1.2.2.2 – Situation à compter du 01/01/2022 : exceptions inhérentes à la dette et personnelles

Depuis l’entrée en vigueur de l’ordonnance du 15 septembre 2021, l’article 2298 du Code civil dispose que :

Texte légal

« La caution peut opposer au créancier toutes les exceptions, personnelles ou inhérentes à la dette, qui appartiennent au débiteur, sous réserve des dispositions du deuxième alinéa de l’article 2293. Toutefois, la caution ne peut se prévaloir des mesures légales ou judiciaires dont bénéficie le débiteur en conséquence de sa défaillance, sauf disposition spéciale contraire. »

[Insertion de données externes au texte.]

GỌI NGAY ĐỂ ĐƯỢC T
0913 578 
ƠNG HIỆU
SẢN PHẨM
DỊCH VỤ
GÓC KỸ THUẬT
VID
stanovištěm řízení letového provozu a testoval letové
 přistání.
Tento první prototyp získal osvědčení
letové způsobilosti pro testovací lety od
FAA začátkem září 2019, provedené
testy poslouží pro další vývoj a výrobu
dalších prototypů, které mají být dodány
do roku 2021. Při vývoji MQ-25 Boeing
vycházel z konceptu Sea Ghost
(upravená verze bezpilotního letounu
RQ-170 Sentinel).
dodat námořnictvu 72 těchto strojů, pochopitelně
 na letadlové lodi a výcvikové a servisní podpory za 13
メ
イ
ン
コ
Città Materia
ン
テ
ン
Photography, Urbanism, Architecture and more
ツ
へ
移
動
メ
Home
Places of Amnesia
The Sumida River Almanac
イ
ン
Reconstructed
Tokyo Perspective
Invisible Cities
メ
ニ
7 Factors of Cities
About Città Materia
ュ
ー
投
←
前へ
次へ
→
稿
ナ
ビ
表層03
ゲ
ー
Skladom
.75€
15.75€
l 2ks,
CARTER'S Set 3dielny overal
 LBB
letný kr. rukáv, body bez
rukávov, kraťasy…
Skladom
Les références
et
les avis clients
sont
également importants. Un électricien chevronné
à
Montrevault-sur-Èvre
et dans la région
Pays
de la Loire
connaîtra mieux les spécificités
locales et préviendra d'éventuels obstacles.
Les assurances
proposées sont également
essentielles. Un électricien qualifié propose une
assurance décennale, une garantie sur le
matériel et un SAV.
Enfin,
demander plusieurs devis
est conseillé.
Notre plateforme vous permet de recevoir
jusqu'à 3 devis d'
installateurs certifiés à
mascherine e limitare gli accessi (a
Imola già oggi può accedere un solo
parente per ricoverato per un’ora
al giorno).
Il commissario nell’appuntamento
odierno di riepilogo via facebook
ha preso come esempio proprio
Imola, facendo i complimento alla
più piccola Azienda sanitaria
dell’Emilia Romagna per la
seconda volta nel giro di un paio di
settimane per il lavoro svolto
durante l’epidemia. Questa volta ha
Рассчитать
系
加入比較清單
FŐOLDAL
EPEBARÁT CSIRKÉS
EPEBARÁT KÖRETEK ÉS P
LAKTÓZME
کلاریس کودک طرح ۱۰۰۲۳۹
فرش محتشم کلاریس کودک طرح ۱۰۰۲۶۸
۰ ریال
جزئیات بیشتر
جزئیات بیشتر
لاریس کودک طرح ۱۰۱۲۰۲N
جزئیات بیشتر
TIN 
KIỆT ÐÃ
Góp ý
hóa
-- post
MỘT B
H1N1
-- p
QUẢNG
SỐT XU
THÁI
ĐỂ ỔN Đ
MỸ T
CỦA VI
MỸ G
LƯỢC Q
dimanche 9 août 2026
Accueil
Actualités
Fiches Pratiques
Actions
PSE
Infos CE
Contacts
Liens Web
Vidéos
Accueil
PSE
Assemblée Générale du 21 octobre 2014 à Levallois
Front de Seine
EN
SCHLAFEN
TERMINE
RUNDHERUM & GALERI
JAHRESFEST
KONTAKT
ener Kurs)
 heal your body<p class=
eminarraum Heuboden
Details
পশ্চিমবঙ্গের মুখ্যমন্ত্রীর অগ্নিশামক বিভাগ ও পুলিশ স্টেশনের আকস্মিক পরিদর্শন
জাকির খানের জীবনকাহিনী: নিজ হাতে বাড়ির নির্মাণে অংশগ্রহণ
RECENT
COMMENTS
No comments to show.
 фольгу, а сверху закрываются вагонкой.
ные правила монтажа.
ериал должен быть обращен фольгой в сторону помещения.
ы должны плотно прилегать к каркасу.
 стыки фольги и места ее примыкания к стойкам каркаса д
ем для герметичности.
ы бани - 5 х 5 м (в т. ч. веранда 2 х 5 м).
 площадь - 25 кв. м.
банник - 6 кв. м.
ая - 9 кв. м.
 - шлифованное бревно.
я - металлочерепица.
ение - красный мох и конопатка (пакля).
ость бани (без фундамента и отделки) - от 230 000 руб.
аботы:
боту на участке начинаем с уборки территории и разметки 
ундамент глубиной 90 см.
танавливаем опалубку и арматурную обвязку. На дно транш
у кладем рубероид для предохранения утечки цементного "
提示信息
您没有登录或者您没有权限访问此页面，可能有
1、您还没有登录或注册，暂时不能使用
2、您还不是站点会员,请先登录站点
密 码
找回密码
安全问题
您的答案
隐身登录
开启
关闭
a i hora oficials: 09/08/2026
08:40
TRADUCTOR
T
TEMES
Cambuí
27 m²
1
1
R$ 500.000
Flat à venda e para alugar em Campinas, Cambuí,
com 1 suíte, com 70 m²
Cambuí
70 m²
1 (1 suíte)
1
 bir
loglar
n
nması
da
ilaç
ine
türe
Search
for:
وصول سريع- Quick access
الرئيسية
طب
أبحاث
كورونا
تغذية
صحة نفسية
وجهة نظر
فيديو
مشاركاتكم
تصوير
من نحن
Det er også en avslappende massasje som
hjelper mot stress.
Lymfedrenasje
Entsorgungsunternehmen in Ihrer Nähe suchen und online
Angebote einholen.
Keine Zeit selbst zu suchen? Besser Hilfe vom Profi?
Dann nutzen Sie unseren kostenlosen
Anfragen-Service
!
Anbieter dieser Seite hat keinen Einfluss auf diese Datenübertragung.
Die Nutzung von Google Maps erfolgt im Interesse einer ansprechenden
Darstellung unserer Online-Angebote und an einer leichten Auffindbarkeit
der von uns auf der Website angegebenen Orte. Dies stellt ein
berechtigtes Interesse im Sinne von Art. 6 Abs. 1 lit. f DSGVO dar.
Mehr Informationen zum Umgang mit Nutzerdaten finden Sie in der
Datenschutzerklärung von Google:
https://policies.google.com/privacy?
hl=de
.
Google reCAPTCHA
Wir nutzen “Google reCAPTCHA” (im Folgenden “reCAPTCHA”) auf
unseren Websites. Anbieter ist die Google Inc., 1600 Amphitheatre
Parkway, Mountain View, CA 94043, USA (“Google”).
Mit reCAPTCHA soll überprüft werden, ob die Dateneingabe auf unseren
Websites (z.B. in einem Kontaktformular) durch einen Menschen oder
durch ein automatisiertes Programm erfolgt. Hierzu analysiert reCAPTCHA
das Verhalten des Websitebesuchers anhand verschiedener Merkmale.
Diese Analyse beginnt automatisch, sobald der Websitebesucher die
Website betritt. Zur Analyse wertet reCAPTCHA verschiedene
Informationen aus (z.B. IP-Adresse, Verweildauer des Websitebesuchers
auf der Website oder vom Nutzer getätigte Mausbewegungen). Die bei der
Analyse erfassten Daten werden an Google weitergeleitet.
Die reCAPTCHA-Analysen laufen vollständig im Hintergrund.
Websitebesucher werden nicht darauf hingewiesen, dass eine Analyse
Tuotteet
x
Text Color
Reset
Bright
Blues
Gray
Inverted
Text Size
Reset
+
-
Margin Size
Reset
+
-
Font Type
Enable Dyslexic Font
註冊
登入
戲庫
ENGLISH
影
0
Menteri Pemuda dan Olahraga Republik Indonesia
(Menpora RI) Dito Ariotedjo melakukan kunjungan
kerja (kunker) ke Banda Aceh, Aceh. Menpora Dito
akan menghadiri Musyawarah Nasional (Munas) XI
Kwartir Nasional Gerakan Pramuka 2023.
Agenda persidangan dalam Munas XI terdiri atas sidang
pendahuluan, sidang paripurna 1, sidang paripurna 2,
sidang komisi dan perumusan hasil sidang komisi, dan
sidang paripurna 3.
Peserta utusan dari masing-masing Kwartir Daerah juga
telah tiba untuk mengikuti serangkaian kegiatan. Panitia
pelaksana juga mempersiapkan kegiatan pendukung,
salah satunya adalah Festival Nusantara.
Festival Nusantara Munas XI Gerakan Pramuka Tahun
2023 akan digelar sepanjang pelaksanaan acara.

Principe nouveau — La caution peut désormais invoquer toutes les exceptions du débiteur, qu’elles soient :

  • inhérentes à la dette (nullité, prescription, paiement, compensation, caducité…) ;
  • ou personnelles au débiteur (dol, incapacité, statut de consommateur…).

C’est un élargissement considérable par rapport à l’ancien droit.

Point de vigilance — Deux limites au principe nouveau

La caution ne peut pas se prévaloir de la protection spécifique accordée à un incapable (mineur ou majeur protégé), même si cette protection profite au débiteur principal.

Elle ne peut pas non plus invoquer les mesures légales ou judiciaires dont bénéficie le débiteur en conséquence de sa défaillance : délais de grâce, suspension des poursuites en procédure collective, mesures de sauvegarde ou de redressement — sauf disposition spéciale contraire. Voir l’étude Cautionnement : le cautionnement face à l’ouverture d’une procédure collective du débiteur principal pour le détail de ce second point.

1.3 – Les rapports entre les parties

Le cautionnement fait intervenir trois acteurs : le créancier, le débiteur principal, et la caution. De là découlent plusieurs rapports juridiques distincts.

1.3.1 – Rapport principal entre le créancier et le débiteur principal

Le cautionnement suppose toujours une obligation principale valable.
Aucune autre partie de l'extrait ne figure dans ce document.